This is the most brilliant thought I’ve ever read on technology education:
The Second Self portrays a time of relative innocence [in the early 1980s]. There was not much talk of screen violence and there seemed to be so much time. The fact that “regular” people, from home computer hobbyists to fifth-grade teachers, were still discussing the merits of computer programming as an intellectual pastime gave the sense that there was time to think, time to experiment with new forms, time to look at effects. Today, the computer culture acts on the individual with new speed and ferocity.
Sherry Turkle, “Epilogue (2004),” The Second Self 20th Anniversary Edition
This paragraph prompted me to reread David Brin’s 2006 essay “Why Johnny Can’t Code,” another attempt to answer the question of why kids don’t learn to program like they did in the 1980s. It’s a stirring essay, but it’s conclusion is merely that no one is providing “tools that teach creative thinking and technological mastery.” This begs another level of analysis—why aren’t these tools available to kids?—and Turkle provides part of it. I’m going to try to take her conclusion a step further.
We’ve come to see computers as tools for efficiency, not exploration. Sure, “surfing the web” has seen a resurgence in Wikipedia link-hopping, but I suspect even this is a minority activity. And even this is not an exploration of the computer. The meaning of the computer is less contested now than it was in decades past: computers are tools now, not worlds and certainly not the “mathland” Seymour Papert saw in them.
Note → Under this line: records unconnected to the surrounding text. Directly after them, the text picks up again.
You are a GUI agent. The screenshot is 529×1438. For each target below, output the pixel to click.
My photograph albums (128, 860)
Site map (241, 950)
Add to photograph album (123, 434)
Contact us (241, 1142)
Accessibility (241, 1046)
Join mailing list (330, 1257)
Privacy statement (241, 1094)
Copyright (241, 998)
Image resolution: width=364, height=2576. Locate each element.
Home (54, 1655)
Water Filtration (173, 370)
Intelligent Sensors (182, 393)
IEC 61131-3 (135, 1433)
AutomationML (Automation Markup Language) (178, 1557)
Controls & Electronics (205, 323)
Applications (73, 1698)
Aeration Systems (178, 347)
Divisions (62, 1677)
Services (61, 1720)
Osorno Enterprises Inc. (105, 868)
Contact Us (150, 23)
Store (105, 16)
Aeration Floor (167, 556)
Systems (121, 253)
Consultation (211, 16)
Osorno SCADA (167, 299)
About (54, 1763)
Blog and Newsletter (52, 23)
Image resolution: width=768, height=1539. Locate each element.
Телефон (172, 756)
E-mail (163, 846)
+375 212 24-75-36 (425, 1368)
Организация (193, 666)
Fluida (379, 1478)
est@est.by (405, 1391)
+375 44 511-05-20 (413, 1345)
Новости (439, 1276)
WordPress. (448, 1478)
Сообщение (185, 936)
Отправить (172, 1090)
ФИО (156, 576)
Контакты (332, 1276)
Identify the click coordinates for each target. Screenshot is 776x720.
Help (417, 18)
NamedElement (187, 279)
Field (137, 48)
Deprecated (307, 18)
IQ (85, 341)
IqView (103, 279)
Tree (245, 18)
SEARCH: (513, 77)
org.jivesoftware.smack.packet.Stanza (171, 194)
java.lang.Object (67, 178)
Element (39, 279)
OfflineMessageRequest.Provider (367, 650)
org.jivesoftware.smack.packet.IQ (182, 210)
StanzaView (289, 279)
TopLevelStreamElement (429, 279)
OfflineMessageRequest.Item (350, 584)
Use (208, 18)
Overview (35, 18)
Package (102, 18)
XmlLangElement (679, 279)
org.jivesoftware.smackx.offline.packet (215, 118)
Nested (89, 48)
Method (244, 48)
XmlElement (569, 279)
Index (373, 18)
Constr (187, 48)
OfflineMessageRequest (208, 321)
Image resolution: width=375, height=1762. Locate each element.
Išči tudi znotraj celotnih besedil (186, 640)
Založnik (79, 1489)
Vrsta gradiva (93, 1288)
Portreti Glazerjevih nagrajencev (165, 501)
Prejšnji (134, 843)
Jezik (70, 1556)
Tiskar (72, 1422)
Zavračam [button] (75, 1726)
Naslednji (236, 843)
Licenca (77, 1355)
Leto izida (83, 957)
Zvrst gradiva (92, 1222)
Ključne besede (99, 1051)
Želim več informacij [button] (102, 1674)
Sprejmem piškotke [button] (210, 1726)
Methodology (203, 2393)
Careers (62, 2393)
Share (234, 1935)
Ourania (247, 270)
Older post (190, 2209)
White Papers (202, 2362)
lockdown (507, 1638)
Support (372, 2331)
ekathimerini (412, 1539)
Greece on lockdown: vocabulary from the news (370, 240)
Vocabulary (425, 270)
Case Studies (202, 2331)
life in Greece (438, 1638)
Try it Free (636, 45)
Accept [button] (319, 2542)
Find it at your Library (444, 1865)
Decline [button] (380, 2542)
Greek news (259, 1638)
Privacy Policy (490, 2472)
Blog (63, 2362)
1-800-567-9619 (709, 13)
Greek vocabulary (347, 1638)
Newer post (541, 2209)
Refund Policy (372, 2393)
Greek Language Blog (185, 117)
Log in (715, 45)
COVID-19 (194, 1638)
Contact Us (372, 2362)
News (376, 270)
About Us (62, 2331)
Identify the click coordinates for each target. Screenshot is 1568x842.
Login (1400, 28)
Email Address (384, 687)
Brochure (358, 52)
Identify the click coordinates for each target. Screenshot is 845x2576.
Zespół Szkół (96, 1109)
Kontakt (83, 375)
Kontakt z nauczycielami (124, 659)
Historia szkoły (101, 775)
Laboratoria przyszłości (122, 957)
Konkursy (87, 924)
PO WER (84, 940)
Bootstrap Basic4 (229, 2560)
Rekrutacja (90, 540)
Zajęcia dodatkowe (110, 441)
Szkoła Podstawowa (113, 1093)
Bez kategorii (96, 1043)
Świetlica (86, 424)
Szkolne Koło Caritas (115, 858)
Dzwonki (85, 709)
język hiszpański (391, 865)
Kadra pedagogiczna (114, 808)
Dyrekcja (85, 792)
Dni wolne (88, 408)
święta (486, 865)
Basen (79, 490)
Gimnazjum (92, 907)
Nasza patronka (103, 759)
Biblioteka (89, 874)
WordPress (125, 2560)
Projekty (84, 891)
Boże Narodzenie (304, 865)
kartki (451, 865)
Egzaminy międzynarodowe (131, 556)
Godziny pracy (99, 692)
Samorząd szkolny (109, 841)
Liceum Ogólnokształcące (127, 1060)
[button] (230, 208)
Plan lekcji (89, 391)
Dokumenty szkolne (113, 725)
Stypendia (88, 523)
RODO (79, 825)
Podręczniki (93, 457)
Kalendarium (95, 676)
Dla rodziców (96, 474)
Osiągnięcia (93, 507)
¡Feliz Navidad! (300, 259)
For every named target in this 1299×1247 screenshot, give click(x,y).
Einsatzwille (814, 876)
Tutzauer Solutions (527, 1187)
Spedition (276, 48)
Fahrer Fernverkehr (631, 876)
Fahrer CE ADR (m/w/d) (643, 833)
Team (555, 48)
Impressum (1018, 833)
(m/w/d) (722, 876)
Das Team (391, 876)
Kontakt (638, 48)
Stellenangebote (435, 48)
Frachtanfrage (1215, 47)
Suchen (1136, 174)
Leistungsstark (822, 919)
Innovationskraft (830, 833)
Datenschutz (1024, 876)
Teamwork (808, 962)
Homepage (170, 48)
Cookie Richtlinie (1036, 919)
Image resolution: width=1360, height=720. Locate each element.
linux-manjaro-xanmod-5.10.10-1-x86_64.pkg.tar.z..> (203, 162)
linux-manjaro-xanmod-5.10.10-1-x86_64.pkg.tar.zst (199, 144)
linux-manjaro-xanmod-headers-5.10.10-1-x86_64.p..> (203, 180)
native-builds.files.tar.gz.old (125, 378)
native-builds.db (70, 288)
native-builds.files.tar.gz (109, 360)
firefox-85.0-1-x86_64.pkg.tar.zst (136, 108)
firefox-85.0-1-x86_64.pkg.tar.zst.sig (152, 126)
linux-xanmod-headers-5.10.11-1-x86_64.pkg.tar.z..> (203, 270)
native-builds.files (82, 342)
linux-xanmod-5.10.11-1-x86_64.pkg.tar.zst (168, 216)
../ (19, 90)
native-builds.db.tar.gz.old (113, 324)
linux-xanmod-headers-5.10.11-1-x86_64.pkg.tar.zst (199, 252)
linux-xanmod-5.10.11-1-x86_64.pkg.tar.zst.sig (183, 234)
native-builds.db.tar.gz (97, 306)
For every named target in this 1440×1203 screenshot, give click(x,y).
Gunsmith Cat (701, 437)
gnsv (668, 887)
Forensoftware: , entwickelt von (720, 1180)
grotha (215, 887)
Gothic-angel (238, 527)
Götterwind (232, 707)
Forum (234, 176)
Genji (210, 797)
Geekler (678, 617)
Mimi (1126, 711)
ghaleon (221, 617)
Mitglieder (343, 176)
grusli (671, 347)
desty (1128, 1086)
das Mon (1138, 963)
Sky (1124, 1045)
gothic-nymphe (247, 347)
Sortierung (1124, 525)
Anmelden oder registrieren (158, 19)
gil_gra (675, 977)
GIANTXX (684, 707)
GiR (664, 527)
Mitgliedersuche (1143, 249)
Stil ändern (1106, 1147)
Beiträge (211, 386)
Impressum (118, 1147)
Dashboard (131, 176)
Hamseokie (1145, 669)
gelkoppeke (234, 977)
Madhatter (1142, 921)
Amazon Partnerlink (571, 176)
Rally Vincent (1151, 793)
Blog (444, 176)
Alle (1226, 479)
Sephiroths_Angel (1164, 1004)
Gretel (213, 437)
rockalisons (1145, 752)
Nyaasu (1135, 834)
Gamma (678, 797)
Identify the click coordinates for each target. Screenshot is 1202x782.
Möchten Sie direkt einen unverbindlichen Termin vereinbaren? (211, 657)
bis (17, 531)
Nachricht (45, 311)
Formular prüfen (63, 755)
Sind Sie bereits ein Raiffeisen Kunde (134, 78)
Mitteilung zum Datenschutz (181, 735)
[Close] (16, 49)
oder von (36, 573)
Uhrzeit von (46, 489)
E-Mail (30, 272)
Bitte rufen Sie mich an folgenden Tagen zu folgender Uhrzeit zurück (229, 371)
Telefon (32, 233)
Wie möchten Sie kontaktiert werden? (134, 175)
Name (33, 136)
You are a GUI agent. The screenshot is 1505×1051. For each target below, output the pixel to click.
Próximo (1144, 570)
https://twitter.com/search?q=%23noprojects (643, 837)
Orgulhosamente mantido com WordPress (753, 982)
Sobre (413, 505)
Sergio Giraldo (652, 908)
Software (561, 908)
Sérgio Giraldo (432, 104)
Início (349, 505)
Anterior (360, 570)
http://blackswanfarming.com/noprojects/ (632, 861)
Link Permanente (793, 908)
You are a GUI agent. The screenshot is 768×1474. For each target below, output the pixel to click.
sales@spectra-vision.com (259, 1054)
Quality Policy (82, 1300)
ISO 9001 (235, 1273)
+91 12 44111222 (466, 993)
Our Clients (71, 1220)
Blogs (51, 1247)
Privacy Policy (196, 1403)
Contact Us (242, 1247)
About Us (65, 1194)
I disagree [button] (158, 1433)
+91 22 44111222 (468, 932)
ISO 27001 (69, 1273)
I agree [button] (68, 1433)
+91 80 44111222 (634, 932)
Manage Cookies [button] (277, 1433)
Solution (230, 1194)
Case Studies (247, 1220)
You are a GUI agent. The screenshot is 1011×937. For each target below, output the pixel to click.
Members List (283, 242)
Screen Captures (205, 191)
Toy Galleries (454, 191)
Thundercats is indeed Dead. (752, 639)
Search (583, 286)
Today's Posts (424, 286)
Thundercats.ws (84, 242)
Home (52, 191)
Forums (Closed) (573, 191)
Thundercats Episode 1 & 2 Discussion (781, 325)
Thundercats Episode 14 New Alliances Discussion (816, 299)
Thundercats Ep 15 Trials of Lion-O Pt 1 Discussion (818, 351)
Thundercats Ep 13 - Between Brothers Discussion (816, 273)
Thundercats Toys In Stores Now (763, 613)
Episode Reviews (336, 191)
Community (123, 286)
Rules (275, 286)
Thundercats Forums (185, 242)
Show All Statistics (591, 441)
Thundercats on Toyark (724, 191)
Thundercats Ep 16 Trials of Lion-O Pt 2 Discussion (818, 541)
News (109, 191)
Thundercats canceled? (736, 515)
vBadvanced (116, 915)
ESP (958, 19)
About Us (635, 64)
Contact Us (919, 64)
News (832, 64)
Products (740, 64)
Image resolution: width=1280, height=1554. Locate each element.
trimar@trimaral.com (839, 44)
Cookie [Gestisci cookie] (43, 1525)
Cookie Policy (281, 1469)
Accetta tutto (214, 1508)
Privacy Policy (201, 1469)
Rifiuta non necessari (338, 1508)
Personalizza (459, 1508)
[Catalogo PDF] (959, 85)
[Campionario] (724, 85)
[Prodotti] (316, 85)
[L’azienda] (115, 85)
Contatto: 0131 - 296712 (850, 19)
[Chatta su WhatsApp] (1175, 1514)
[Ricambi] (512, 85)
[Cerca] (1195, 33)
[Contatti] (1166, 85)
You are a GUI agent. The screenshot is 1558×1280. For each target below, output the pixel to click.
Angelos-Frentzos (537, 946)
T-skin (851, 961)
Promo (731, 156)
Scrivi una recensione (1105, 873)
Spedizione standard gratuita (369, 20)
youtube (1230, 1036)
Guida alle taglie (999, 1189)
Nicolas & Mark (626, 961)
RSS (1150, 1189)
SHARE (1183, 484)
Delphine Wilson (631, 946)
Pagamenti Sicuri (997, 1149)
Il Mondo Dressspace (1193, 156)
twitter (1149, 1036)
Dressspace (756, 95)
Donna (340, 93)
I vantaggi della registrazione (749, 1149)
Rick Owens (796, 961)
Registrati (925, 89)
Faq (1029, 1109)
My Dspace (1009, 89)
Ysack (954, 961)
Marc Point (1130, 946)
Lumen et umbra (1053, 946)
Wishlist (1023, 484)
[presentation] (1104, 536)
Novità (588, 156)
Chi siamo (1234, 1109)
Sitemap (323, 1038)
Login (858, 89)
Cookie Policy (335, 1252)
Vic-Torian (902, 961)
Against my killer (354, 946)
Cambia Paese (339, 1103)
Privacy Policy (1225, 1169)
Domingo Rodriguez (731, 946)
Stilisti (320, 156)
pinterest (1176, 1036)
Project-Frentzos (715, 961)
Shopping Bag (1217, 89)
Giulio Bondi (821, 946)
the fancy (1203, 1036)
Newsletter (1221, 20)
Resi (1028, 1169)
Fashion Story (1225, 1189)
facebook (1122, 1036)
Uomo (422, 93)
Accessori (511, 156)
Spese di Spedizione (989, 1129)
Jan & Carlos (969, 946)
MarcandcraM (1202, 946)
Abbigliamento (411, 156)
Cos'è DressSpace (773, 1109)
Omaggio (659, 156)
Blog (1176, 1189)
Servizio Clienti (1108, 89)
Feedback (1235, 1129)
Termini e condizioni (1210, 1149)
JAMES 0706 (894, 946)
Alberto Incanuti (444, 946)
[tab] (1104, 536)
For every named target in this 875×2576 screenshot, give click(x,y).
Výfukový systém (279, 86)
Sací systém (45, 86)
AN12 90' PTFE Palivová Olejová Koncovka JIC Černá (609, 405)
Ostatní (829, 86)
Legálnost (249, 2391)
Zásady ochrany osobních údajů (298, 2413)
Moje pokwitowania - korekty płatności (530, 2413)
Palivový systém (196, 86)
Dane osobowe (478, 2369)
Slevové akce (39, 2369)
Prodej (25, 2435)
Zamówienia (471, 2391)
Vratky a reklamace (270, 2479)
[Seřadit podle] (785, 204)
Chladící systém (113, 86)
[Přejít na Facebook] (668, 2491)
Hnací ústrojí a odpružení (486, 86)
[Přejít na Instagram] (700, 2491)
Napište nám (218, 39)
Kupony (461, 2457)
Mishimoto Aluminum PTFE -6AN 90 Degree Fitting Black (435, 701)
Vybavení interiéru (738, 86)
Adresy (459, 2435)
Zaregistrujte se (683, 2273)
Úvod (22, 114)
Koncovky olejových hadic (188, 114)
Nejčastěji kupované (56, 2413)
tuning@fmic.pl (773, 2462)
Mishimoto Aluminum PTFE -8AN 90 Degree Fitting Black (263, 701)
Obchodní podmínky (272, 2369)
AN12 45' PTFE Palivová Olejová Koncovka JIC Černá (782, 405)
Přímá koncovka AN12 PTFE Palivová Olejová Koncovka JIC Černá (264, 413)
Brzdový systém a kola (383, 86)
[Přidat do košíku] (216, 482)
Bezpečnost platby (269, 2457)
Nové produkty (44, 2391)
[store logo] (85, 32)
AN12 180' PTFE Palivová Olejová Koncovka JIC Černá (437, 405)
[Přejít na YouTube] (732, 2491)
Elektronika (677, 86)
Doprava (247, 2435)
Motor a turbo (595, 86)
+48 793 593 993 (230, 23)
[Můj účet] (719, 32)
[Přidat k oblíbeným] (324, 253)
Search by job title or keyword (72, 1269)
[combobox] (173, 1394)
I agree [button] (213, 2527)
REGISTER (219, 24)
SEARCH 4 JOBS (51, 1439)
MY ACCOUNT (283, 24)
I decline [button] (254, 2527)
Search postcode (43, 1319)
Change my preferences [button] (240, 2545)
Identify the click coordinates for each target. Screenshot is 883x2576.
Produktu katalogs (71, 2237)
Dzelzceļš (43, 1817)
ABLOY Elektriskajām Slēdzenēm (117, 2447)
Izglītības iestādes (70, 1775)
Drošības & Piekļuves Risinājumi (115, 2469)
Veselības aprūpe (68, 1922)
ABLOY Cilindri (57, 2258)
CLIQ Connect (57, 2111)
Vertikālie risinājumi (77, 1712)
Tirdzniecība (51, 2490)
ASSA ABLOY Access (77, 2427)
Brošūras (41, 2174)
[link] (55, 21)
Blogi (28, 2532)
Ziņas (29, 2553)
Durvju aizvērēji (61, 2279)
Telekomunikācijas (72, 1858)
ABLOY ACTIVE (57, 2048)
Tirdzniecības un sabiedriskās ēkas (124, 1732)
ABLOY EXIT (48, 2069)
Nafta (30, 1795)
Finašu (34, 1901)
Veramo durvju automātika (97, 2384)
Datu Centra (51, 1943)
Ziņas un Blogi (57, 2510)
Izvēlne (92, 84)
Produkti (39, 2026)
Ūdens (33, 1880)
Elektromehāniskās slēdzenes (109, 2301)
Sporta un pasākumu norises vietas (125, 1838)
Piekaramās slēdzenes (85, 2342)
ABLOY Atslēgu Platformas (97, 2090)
It is as tools that teachers see computers, that managers see computers, that the developers at Microsoft and Apple see the interfaces they’re giving us. And they’re developers, not programmers, because they’re focused on the product of software, not the practice of programming.
Is there room in this world for programming as an intellectual pastime? Of course there is. That spirit is with us in free software and in other hacker communities. But hacking has become countercultural again, like it was in the 1970s. The idea that programming is worthwhile for the lessons it provides about logic, math, systems, and philosophy is as marginal now as it has ever been. The idea that it’s the best way for kids to learn these lessons is even more marginal.
All of this, Turkle hints, is not because computers themselves are marginal but precisely because they’re central to our lives. We have to learn so much just to use them—and we think that we have to teach so much to kids—that there’s no time for thinking, for experimenting with new forms, for looking at effects. If the geeky among us, adult and child alike, do find a spare hour, our “information consumption devices”—Brin’s phrase—rush to fill it. The personal computer has become less so, a device for listening like the radio before it.
Brin’s essay is structured around a quest for a tool his son can use to learn to program. He and his son eventually conclude that this tool is not, as they expected, some software that they can install on their Mac OS X or Windows machines; it is, instead, a used Commodore 64, released in 1982. It is a machine that does not connect to the internet and the web, a machine for which it has become a challenge to find software (not to mention that their floppy drive doesn’t really work). It’s a computer built with a set of purposes almost entirely different from those of a 2005 Dell box. Tinkerers, hobbyists, and gamers bought the Commodore 64; everyone buys Dells, which are supposed to have a practical function. The Commodore 64 boots to a BASIC prompt; any modern machine boots to a GUI. There is very little about computers built in the last twenty years that invites experimentation.
I’m bothered by Brin’s preference for BASIC over other programming languages his son could learn. There are two options that strike me as superior. The first is Logo. It was actually designed for education, and depending on the implementation it can do lots of exciting things. (The technology education consulting company I used to work for endorses Terrapin Logo, which looks pretty cool.) The second is Ruby. There’s a Ruby interpreter you can try without even leaving your browser, with a really amazing built-in tutorial. It’s at least a way to discover how a command line feels, which is pretty cool.
There is another path Brin and his son could have followed. They could have installed Linux, or Cygwin, or resorted to the Terminal application on their Mac, and turned their machine into one that does invite experimentation. It would have taken some tinkering to get it to work how they wanted it to, of course, but that too is a learning experience—one about which Brin seems strangely unenthusiastic. They could have closed their browsers and the other ethereal apparatus of computing as consumption, even booted the machine to a command line and vanished the distractions of the GUI. Our polished, functional information consumption devices are flexible; they can still be subverted and used like the messy, hobbyist learning machines of the early 1980s.